In his other hand, he held a polished black rock, smooth and round as a ball bearing. “And this one, too. I found it by the river where we camped. And my dad found a glass ball in the seaweed! And big, big barnacles that came from a whale’s back!”

Aleut Pete sat back, his smile widening at the young boy’s enthusiasm. Then he reached into the pockets of his Carhartt jacket and pulled out a glass ball from a Japanese fishing boat and a sea lion’s canine.

“Here you go, little hiker. Something to remember from Umnak.”

After the visit with Aleut Pete, Kerr led us to Nikolski’s deserted school and let us in. We spread our things on the carpeted floor and felt grateful to sleep someplace other than a damp, flapping tent. I hoped the scheduled flight from Dutch would get us straightaway so Roman could return to his sister and mom. Instead, as often happens in bush Alaska, we waited for the weather to clear. We waited a week.

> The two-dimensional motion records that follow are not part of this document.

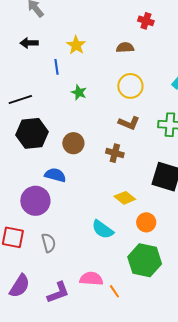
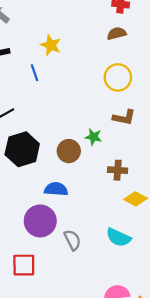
brown semicircle: (125, 48) -> (117, 33), moved
green star: (79, 92) -> (93, 137), moved
brown cross: (115, 153) -> (118, 170), moved
gray semicircle: (49, 243) -> (72, 240), moved

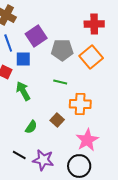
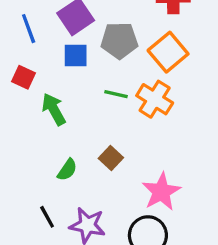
blue square: (23, 59) -> (76, 55), moved
orange cross: (80, 104) -> (155, 99), moved, turned 30
black line: (19, 155) -> (47, 217), turned 32

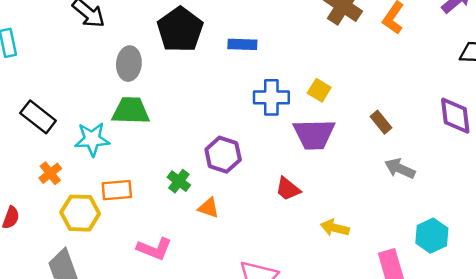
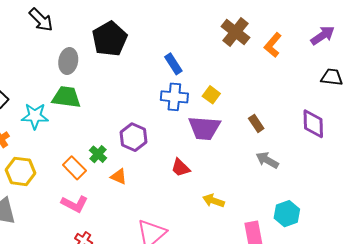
blue rectangle: (242, 44) -> (173, 64), moved, turned 50
orange rectangle: (117, 190) -> (74, 168), moved, turned 45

The first night in the school, cozy in our sleeping bags, I felt pleased with my young son’s performance over the previous week. There’d been no complaining from the curious and imaginative six-year-old, asked to walk all day, every day, for a week. “Roman, you’re a good hiker,” I praised, “and a strong one, too. Jazzy and Mom are going to be very impressed with you.”